Although the above is not a George Bernard Shaw play (it’s by Githa Sowerby), my mom recently saw it performed at the Shaw Festival in Niagara-on-the-Lake, Ontario, Canada. She has obligingly given me a full report, but this is second-hand Dick for me (I suppose making it third-hand Dick for you all).
Anyway the man from A Man and Some Women is named Richard Shannon, which is why he gets a spot on this illustrious blog. The play was originally written in 1913 and first produced in Manchester, UK in October 1914. Unfortunately, World War I had already broken out, limiting the play’s run. It fell into obscurity and was not produced again until 1996. This is a shame because it’s a fascinating look at how gender constraints on women oppress, define, and limit both men and women.
The play begins with Richard supporting his wife Hilda and his two unmarried sisters, Rose and Elizabeth. Unbeknownst to the sisters, their recently-deceased mother mismanaged the family’s money, essentially leaving them without an inheritance. Richard thus has to support all three of these women on his salary. It’s because Richard has so many dependents that he gave up his job as a scientist (which he loved) and become a businessman. This leaves Richard overworked and unfulfilled, while his women keep house (aka “do nothing”).
A former professor of Richard’s gets in contact with him, offering him a scientific job in Brazil. Richard longs to take the job, but he feels he cannot because he would not make enough money to adequately support his women. But after his sister Rose precipitates a family crisis, Richard decides the jig is up. He tells his women that he has been supporting them on his relatively meager salary, and that he simply cannot do it anymore. They need to get jobs.
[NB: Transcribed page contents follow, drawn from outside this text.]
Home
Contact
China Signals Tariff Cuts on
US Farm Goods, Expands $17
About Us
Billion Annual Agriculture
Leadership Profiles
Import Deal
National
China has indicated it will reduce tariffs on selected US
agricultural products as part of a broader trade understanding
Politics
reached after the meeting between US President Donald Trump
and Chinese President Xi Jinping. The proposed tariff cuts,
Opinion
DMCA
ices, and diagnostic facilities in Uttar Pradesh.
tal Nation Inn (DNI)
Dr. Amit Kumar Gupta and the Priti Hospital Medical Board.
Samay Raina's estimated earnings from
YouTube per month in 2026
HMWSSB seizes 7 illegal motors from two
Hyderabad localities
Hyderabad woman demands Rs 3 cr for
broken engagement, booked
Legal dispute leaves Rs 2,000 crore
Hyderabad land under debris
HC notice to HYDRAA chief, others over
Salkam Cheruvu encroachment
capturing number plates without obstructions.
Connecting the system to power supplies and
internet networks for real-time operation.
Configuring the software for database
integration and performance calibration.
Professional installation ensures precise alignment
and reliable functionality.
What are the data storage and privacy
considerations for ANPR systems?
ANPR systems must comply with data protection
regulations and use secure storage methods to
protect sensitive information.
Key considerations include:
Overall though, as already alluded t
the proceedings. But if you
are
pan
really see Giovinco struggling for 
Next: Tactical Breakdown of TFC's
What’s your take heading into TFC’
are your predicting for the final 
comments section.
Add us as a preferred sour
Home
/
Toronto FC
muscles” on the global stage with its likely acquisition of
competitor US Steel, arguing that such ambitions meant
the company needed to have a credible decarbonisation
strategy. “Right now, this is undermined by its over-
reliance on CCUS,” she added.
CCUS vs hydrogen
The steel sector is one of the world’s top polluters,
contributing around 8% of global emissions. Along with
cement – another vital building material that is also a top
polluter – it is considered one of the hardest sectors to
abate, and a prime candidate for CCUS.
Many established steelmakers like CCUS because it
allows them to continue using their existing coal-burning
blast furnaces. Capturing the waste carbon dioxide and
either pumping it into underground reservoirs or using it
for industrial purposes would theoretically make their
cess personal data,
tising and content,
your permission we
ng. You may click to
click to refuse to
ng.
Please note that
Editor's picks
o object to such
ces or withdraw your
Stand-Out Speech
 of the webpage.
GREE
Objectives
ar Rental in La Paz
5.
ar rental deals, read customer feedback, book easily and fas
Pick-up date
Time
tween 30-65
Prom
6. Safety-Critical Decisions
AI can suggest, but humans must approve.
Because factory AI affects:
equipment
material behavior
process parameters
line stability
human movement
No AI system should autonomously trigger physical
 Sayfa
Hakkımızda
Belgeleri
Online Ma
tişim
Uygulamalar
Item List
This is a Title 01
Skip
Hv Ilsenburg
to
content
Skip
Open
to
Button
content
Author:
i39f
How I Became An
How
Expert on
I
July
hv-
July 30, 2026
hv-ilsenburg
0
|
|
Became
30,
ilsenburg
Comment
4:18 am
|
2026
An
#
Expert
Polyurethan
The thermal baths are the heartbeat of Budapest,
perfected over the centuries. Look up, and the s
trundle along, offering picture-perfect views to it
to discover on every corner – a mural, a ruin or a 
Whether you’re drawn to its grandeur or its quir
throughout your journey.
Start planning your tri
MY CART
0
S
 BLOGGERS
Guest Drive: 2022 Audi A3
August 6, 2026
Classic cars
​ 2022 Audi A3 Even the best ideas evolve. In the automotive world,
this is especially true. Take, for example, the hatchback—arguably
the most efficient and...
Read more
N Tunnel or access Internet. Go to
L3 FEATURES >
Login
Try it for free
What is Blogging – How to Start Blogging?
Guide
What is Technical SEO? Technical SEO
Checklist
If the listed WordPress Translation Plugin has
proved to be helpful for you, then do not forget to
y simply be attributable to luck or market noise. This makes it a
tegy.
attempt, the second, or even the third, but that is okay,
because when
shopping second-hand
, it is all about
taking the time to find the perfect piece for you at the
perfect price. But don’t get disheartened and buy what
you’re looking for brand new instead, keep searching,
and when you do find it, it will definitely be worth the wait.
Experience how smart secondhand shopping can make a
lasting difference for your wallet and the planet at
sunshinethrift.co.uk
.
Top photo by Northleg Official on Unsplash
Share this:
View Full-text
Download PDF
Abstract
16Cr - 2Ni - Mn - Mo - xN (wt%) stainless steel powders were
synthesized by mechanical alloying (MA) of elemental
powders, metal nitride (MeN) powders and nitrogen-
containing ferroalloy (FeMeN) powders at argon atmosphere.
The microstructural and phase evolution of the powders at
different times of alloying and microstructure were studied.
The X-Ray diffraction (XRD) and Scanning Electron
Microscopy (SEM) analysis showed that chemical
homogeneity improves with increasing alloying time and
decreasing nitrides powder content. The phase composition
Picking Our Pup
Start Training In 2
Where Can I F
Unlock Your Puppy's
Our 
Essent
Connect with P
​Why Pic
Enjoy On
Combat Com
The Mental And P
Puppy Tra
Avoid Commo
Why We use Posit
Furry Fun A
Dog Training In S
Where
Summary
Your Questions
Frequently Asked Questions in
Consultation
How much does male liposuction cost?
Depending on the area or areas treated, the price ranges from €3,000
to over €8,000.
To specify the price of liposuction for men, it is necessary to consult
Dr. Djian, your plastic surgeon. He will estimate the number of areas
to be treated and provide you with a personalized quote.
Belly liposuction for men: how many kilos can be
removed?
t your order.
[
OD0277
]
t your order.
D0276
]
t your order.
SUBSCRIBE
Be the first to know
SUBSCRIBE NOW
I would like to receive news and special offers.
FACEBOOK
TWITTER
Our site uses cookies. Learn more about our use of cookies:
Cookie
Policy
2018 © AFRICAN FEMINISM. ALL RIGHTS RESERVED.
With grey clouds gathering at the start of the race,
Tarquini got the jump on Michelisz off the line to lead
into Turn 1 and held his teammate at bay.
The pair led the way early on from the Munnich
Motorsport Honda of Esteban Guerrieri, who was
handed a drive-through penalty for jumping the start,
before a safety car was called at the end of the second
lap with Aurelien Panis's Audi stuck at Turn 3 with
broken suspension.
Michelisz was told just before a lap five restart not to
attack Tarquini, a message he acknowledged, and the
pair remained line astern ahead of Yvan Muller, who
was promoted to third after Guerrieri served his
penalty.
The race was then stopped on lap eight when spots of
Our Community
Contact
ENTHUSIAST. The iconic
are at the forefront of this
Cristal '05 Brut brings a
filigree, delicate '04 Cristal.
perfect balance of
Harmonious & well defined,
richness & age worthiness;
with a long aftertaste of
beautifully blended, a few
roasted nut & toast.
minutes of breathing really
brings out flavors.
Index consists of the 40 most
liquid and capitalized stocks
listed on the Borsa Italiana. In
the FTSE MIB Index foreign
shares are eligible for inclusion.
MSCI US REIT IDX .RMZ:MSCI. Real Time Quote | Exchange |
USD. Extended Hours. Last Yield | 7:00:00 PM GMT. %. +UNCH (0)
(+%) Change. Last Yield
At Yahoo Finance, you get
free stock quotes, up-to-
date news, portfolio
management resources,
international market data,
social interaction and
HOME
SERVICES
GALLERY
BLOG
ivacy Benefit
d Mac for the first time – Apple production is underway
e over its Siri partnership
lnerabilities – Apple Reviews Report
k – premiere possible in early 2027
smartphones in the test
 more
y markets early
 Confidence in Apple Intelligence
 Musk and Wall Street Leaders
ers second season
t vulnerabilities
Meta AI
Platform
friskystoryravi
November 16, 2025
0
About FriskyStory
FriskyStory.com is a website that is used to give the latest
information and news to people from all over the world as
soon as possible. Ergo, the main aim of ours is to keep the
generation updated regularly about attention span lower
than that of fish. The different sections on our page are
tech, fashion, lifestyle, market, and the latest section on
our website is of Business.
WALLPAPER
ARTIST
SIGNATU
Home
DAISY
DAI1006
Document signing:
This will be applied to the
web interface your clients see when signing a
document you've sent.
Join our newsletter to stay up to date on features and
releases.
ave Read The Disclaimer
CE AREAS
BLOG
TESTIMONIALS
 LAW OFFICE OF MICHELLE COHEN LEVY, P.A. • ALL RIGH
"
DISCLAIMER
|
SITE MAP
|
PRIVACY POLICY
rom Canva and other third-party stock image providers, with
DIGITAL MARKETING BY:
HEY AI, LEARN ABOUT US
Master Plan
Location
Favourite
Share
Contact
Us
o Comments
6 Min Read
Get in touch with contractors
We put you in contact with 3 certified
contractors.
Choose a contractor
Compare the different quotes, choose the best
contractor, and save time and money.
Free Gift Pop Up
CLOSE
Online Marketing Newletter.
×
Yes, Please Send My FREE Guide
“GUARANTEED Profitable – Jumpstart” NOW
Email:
Richard even breaks it off with his wife, whom he accuses of only wanting him for his money (and thereby being little different from a mistress who uses a man and then ditches him when the money runs out – an experience Richard had in his youth). Richard gives Hilda some money and they separate. Richard attempts to start a relationship with Jessica, his educated, self-reliant cousin whom he loves (and who loves him in return), but Jessica says she does not want to leech off him the way the other three women have. In the end, Richard goes to Brazil for a year to participate in the scientific expedition; once he returns, who knows what the future will hold?
According to my mom and her theatre-going companions, sister Rose is a major bitch. She is incredibly self-centered and self-righteous, which is a dangerous combination when one is essentially a parasite on society. Wife Hilda is little better, constantly resenting Richard’s sisters for taking money she believes to be hers. Sister Elizabeth is pretty cool and laments her lack of useful skills. Cousin Jessica represents a turn-of-the-century “New Woman,” an educated and self-supporting woman. Together, these women represent the old Victorian order and the new way.
Seems like I’m going to have to read this one!